Повозка, не сбавляя хода, споро шла навстречу. Толя ослабил узел, связывающий его коня с остальными, снял из-за спины карабин, дослал патрон в патронник, положил на седло перед собой, вынул из кармана гранату. Он выбрался на обочину дороги и зашел повозке во фланг. Теперь Толя различил лица людей.
Впереди сидел мужчина лет сорока, в кожаной куртке и такой же фуражке со звездочкой, лицо его выражало мрачные мысли. Чем-то он был схож с инквизитором. в телеге находилось еще пять человек почти с одинаковыми лицами - длинными, бледными, заросшими. У всех холодный, отрешенный взгляд. Замыкал повозку здоровый неуклюжий верзила с грубыми чертами лица в небрежно наброшенной шинели. Он сидел, свесив длинные ноги в больших нечищенных сапогах. От затаившегося в безмолвии экипажа повозки веяло могильным холодом. Корниенко всем своим существом - цепкой памятью, плотью, нервами, воображением - "фотографировал" обстановку, "щелкал" кадр за кадром, анализируя и сортируя их по важнейшим признакам.
"Главное - не даться в руки живым".
- Солдат, иди сюда, - притормозив повозку, повелительным тоном окликнул возница в кожанке.
В голосе слышался местный акцент.
- А этого не хочешь? - покрутил Толя гранату, выпрямляя скобы чеки запала.
- Не дури, покажи дорогу, - миролюбиво продолжал возница и протянул Толе планшетку с картой.
"А вдруг "ястребки"?" Интуиция подсказывала - бандиты.
- Дорогу вам покажет командир, его штаб сзади, - твердо ответил Корниенко.
Он видел, как возница нервно, не глядя больше в сторону солдата, дернул вожжами, погнал лошадей в полный аллюр.
Из-за поворота дороги показались всадники.
- Врешь, не уйдешь! - упрямо крикнул Корниенко.
Десять дней общения с конем не пропали даром. Он послушно перешел в галоп, настиг и опередил повозку; по команде Корниенко конь круто развернулся, потоптавшись на месте, угрожающе пошел на соскочивших и сгрудившихся вокруг телеги неопрятных, заросших людей.

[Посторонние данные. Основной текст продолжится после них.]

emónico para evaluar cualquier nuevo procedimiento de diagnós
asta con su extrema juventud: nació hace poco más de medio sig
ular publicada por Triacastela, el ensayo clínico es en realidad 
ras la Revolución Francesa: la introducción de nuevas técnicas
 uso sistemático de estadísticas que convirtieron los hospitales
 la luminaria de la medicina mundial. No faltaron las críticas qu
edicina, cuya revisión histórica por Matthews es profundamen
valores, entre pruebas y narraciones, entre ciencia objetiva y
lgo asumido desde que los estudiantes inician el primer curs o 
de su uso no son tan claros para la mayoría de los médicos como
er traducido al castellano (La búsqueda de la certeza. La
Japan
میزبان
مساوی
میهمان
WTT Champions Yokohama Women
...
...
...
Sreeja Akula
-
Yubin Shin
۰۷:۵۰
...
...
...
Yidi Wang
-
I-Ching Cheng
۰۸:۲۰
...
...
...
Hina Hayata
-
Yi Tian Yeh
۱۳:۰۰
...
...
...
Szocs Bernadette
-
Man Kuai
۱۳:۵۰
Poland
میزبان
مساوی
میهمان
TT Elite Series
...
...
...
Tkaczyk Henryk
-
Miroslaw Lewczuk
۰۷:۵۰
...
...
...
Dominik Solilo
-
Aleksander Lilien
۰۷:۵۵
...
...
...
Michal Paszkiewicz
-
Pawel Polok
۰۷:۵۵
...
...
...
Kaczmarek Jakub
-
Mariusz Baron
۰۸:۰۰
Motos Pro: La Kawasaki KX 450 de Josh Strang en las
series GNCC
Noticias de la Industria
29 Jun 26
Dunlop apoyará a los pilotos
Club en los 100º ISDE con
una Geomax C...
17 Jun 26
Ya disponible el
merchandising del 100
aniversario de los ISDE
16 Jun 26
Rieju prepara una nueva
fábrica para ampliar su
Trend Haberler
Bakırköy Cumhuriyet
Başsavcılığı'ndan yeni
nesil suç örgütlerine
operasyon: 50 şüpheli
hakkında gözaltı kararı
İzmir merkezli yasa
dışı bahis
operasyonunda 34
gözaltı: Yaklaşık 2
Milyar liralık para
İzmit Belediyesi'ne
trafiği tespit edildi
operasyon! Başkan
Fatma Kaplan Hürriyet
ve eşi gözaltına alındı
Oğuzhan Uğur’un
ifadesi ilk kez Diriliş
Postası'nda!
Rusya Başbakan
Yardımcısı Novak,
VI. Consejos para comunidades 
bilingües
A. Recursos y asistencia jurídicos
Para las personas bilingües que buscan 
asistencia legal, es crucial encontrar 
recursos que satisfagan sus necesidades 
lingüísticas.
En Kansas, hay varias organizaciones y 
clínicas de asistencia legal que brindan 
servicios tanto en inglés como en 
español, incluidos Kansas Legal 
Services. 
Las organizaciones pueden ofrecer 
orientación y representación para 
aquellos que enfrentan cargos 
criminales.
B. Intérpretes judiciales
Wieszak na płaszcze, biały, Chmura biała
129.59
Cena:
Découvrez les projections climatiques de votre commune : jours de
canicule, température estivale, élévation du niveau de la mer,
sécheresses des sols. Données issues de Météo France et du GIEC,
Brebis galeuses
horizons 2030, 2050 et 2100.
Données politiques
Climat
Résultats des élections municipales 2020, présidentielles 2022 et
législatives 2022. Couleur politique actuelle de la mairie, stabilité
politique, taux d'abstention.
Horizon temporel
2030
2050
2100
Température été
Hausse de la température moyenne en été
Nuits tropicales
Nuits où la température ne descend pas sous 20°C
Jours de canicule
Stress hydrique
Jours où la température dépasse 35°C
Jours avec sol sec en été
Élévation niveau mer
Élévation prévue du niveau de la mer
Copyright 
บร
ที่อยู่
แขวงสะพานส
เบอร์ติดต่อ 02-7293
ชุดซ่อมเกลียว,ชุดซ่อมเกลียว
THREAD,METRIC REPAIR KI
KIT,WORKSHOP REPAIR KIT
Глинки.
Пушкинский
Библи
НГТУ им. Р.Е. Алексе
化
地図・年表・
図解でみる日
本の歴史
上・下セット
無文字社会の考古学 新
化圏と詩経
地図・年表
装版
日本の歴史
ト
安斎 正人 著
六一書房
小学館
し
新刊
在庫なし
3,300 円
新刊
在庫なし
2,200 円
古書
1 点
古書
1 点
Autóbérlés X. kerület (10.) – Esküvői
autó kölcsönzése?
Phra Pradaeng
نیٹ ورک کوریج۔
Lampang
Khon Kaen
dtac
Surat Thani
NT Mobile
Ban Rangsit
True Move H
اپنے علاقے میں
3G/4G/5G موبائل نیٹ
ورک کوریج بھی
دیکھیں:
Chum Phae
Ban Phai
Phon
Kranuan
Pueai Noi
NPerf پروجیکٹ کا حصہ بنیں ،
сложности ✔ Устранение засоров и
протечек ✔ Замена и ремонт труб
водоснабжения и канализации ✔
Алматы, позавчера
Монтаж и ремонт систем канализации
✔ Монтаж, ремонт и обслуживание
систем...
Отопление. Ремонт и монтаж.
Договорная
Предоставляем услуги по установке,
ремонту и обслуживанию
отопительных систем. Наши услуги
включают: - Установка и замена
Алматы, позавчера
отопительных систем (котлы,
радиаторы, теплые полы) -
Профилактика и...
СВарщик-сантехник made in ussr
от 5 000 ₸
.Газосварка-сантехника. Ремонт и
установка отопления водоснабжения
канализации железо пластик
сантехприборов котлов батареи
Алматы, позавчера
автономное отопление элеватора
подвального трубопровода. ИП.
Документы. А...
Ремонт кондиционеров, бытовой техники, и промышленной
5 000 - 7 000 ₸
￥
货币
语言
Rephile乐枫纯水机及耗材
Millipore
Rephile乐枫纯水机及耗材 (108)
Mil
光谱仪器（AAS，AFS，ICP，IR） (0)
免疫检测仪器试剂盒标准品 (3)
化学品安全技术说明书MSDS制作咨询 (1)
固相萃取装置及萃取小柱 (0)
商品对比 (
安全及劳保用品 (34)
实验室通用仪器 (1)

Корниенко в одной руке держал карабин, в другой гранату.
- Документы! - приказал Корниенко, не сходя с разгоряченного коня.
На дороге, запруженной повозками, конями и людьми, установилась безмолвная тишина. Первым прервал гнетущее молчание возница в кожанке. Стремясь как можно скорее избавиться от тягостного чувства, он пошел навстречу Жеребцову, услужливо предложил портсигар с папиросами.